Ich ließ ihn nicht lange schwafeln, bevor ich Lyz ins Wohnheim schickte, das wir schon sehen konnten. Ich rechnete ihm hoch an, dass er den Anstand besaß, abzuwarten, bis sie aus der Schusslinie war, bevor es ernst wurde. So viel Rücksicht von ihm überraschte mich.

„Du bist wie Rovas aufmüpfiger Welpe. Wach endlich auf, Alex! Wenn dein feines Herrchen davon erfährt, dass du in die Göre verknallt bist, legt er dich um",

rief mir Pete durch die vorher noch so stille Dunkelheit der Nacht zu. Er musste das Offensichtliche anscheinend unbedingt aussprechen.

„Ach, was du nicht sagst, Schlaubi Schlumpf",

entgegnete ich wenig geistreich. Er kam mir ein paar Schritte entgegen und grinste gespielt mitfühlend, soweit ich es im Schein der Laterne erkennen konnte.

„Mann, du leugnest es ja nicht mal. Tse, wie ich dich kenne, hast du sie hinter seinem Rücken schon geknallt."

„Hast du den Abtrünnigen etwas über sie erzählt?",

überging ich ihn und verging fast in der Vorstellung, seine Vermutung entspräche der Wahrheit. Ich korrigierte sie nicht, weil es mir eigentlich ziemlich egal war, was er dachte, solange er mich nur nicht bei Rova verpfiff. Sein leidender Blick nahm nun genervte Züge an.

„Hör doch endlich mal mit diesem Loyalitätsschwachsinn auf, Alex. Ich meinte das vorhin ernst. Wir sind nicht abtrünnig, kapier das endlich! Wir leben nach den Traditionen, den alten Werten, ohne diesen beknackten Blutsauge-Verboten. Trotzdem sind wir keine Gesetzlosen. Wir verletzen keine Menschen und wir jagen auch keine. Diese Scheiße propagieren die Lucards, aber das sind alles dreiste Lügen. Wir bekommen was aus 'ner Blutbank, genau wie ihr oder haben einen menschlichen Partner, der uns ernährt. Mann, das ist doch genau das, was du willst oder etwa nicht?"

„Was für ein Schwachsinn! Was glaubst du, woher das Blut aus der Blutbank der Abtrünnigen kommt?",

schnauzte ich zurück und wendete meinen Blick von ihm ab. Ich konnte nicht leugnen, dass er mich ein wenig durcheinanderbrachte, doch das wollte ich ihn nicht sehen lassen.

„Weiß ich ehrlich gesagt nicht, aber ich frag nach. Wenn du mit der Antwort zufrieden bist, dann wechselst du, okay? Die sind alle nett, aber meinen besten Kumpel an Bord zu haben, wäre schon geil. Wenn die Göre deine Freundin ist, dann bring sie eben mit. Ich schwör, dann lass ich sie in Ruhe. Aber ich sag dir, wenn sie nur Rovas Alte ist, werde ich mich nicht zurückhalten."
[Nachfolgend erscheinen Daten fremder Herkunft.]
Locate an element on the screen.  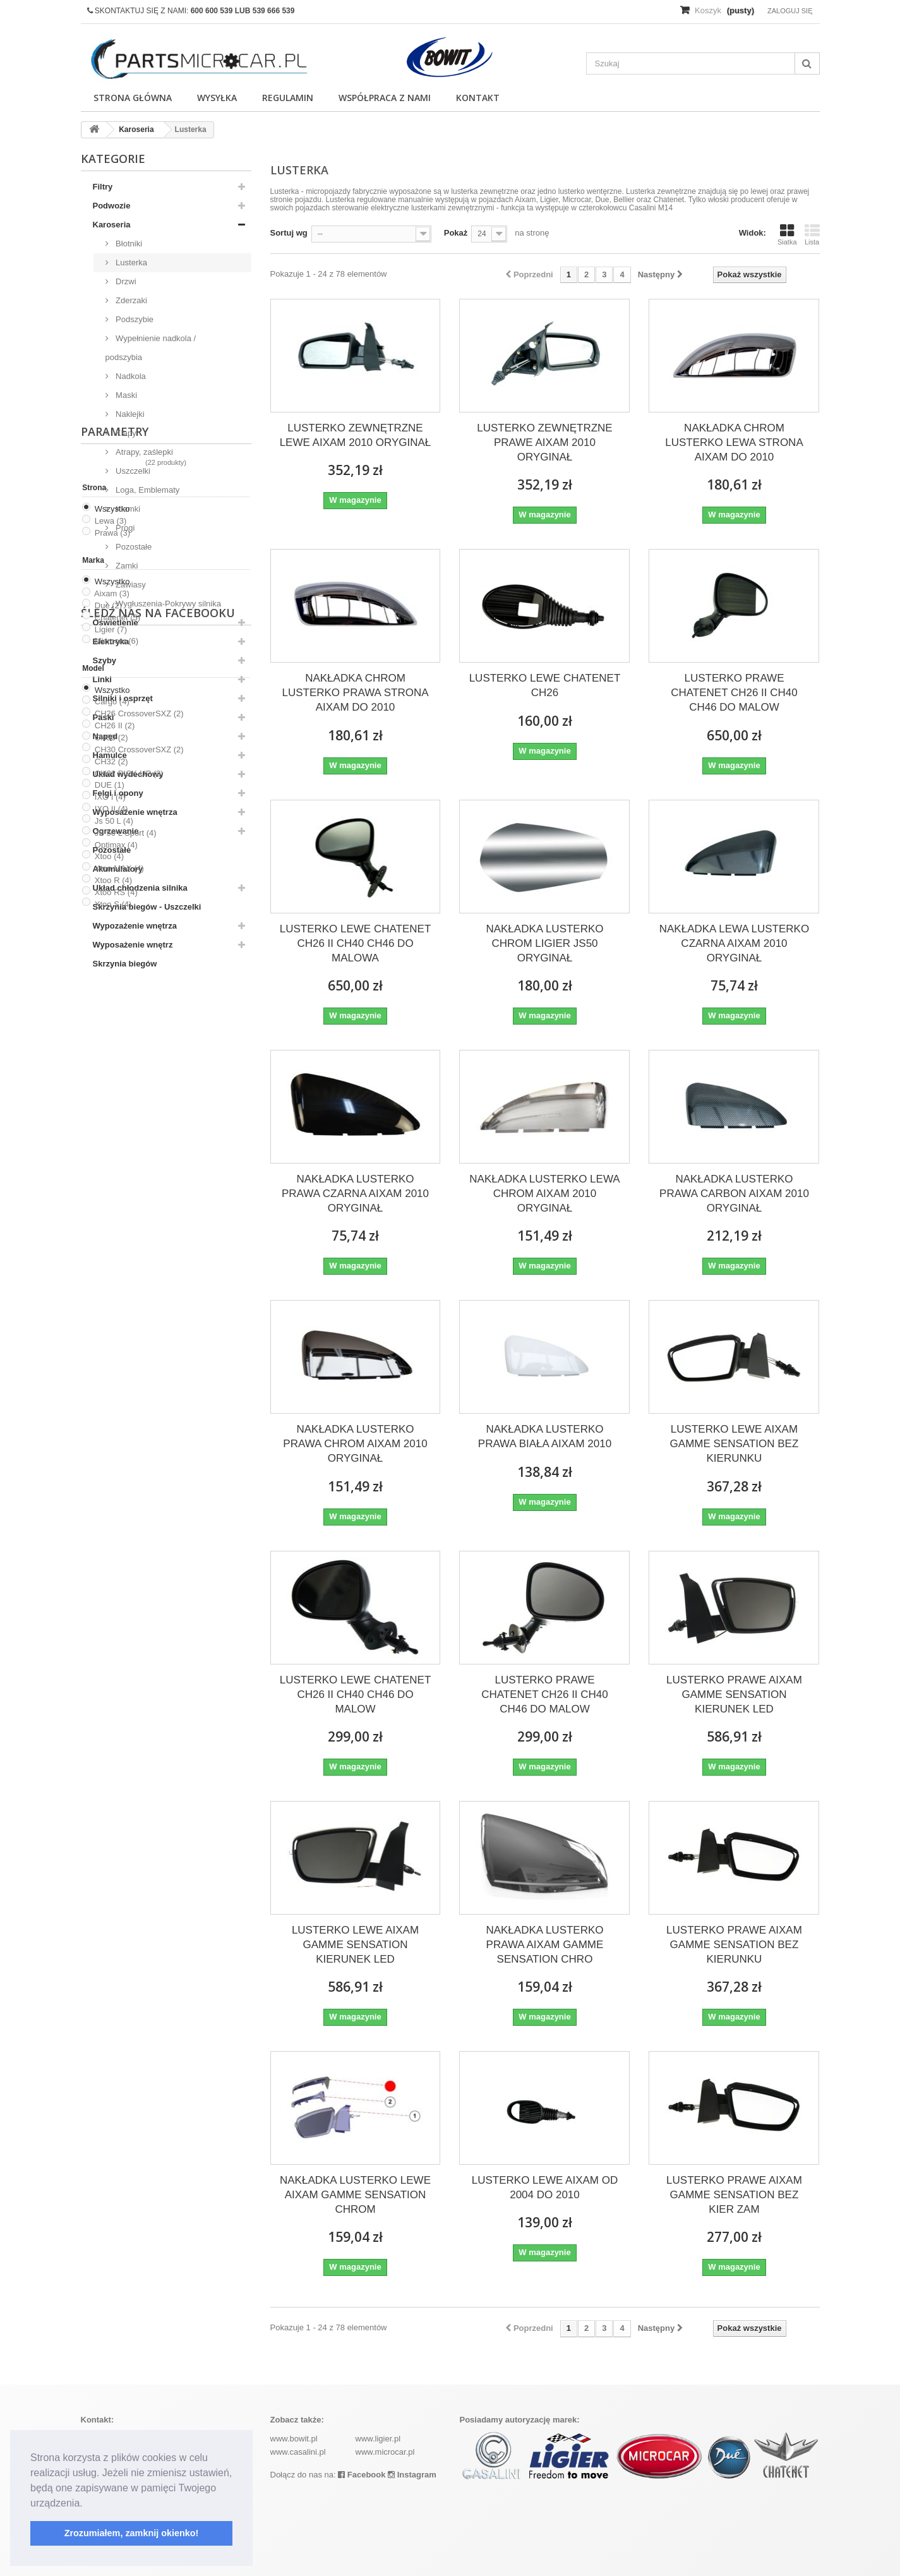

Er stand inzwischen direkt neben mir. Zugegeben überraschte er mich immer mehr, denn als ich ihn das letzte Mal gesehen hatte, schäumte er vor Wut fast über. Die drei Wochen mussten ihm gutgetan haben. Vielleicht waren die Abtrünnigen wirklich nicht so schlecht wie ihr Ruf, aber selbst wenn, beeinflusste mich das nicht. Ich diente Rova schließlich aus der Überzeugung, dass er der Mächtigste unter ihnen allen war und nicht aus einer Laune heraus.